Negligence claim against orthopaedic surgeon to be re-tried

Court of Appeal says High Court failed to adequately explain key findings

Eugene McCormack brought proceedings against the Mater Private Hospital and Mater Private Healthcare and Mr Timlin, a consultant orthopaedic surgeon with a practice at the Mater Private Hospital.

Eugene McCormack brought proceedings against the Mater Private Hospital and Mater Private Healthcare and Mr Timlin, a consultant orthopaedic surgeon with a practice at the Mater Private Hospital.

 

The Court of Appeal has directed a retrial of an action alleging a surgeon was negligent in the post-operative care of a man who claimed he developed leg paralysis and severe pain after spinal surgery.

The three-judge Court of Appeal found some key findings by the High Court in its judgment on Eugene McCormack’s case against Marcus Timlin were “essentially unexplained and therefore effectively unreviewable”.

A retired butcher and farmer of Mullingar, Co Westmeath, Mr McCormack brought proceedings against the Mater Private Hospital and Mater Private Healthcare and Mr Timlin, a consultant orthopaedic surgeon with a practice at the Mater Private Hospital.

His case against the hospital defendants settled on the opening day of trial.

His case against Mr Timlin, concerning his post-operative care following spinal surgery on March 11th 2010, proceeded.

In his January 2019 judgment, Mr Justice Kevin Cross made some key findings in favour of Mr McCormack, whom the court heard had a significant past medical history, including operations for back pain, but concluded there was no negligence by Mr Timlin.

Mr McCormack appealed that conclusion and Mr Timlin cross-appealed over certain findings.

This week, the Court of Appeal allowed Mr McCormack’s appeal and allowed aspects of the cross-appeal.

Mr Justice Maurice Collins noted the case argued before the High Court was “radically different” to that which was pleaded, making that court’s task even more difficult.

‘Concrete proof’

For reasons including the failure to properly define the issues before trial, this case was “concrete proof” of the urgent need for reform of clinical negligence claims as recommended by an expert group in January 2020, he said.

The trial focussed on a complaint by Mr McCormack, following surgery on March 11th 2010, he began to develop Cauda Equina Syndrome (CES) – a serious condition arising from compression of nerve roots at the lower end of the spine – which was not diagnosed and treated as quickly as it should have been, leading to significant and permanent injury.

He claimed, while Mr Timlin carried out further surgery on March 19th which relieved the compression, that should have been done sooner.

In key findings, the High Court found, after the March 11th procedure, Mr McCormack was suffering from “a developing CES”, which was “there to be interpreted on the films” of a MRI scan of March 16th, 2010.

Had intervention surgery been carried out sooner, Mr McCormack would not have developed post-operative CES and other symptoms complained of, it found.

However, Mr Justice Cross found no negligence by Mr Timlin.
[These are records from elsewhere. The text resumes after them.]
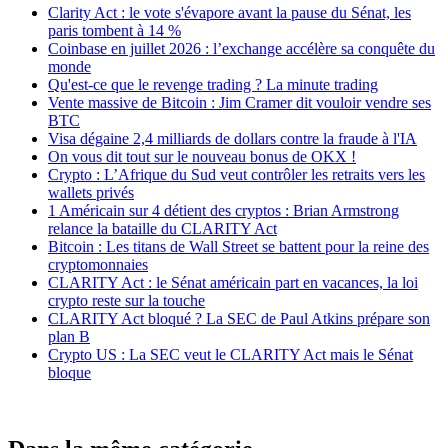
Clarity Act : le vote s'évapore avant la pause du Sénat, les
paris tombent à 14 %
Coinbase en juillet 2026 : l’exchange accélère sa conquête du
monde
Qu'est-ce que le revenge trading ? La minute trading
Vente massive de Bitcoin : Jim Cramer dit vouloir vendre ses
BTC
Visa dégaine 2,4 milliards de dollars contre la fraude à l'IA
On vous dit tout sur le nouveau bonus de OKX !
Crypto : L’Afrique du Sud veut contrôler les retraits vers les
wallets privés
1 Américain sur 4 détient des cryptos : Brian Armstrong
relance la bataille du CLARITY Act
Bitcoin : Les titans de Wall Street se battent pour la reine des
cryptomonnaies
CLARITY Act : le Sénat américain part en vacances, la loi
crypto reste sur la touche
CLARITY Act bloqué ? La SEC de Paul Atkins prépare son
plan B
Crypto US : La SEC veut le CLARITY Act mais le Sénat
bloque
He said the surgeon could not be faulted for his, and other experts, having interpreted the MRI scan as not disclosing developing CES, and for continuing with conservative management until March 19th, 2010.

‘Extremely terse’

Mr Justice Collins said the “extremely terse” nature of the judge’s findings on the “critical and hugely controversial issue” of what was disclosed by the March 16th MRI scan was “rather surprising”. The conflicting expert evidence about the scan raised several issues which were neither directly addressed nor resolved by the High Court.

Mr McCormack was entitled to be told why the High Court, having found the MRI scan disclosed developing CES, went on to conclude Mr Timlin’s misinterpretation of the scan was not negligent, he said.

While such a finding was open to the trial judge, as professional error is not to be equated with professional negligence, it must be adequately explained but the basis for the High Court findings was not sufficiently explained.

For those and other reasons, he said the finding Mr Timlin was not negligent must be set aside and ruled Mr McCormack is entitled to a re-trial on that issue.

Dealing with Mr Timlin’s cross-appeal, Mr Justice Collins found he had made a substantial argument that the finding of “developing CES” was not open to the trial judge. There was a substantial argument, if Mr McCormack had a normal bladder, his claim failed but the trial judge failed to engage with that argument, he said.

The finding of developing CES cannot be allowed to stand, he held. For reasons including a conflict of evidence concerning bladder function, this issue was also a matter for retrial, he directed.

The Court of Appeal had “no alternative” but to set aside the High Court judgment and order a retrial, he concluded.

This was a complex case involving “multiple and material” conflicts of evidence and its appropriate resolution required “more detailed” articulation by the High Court of its findings of fact, and its reasons for the conclusions reached, he said.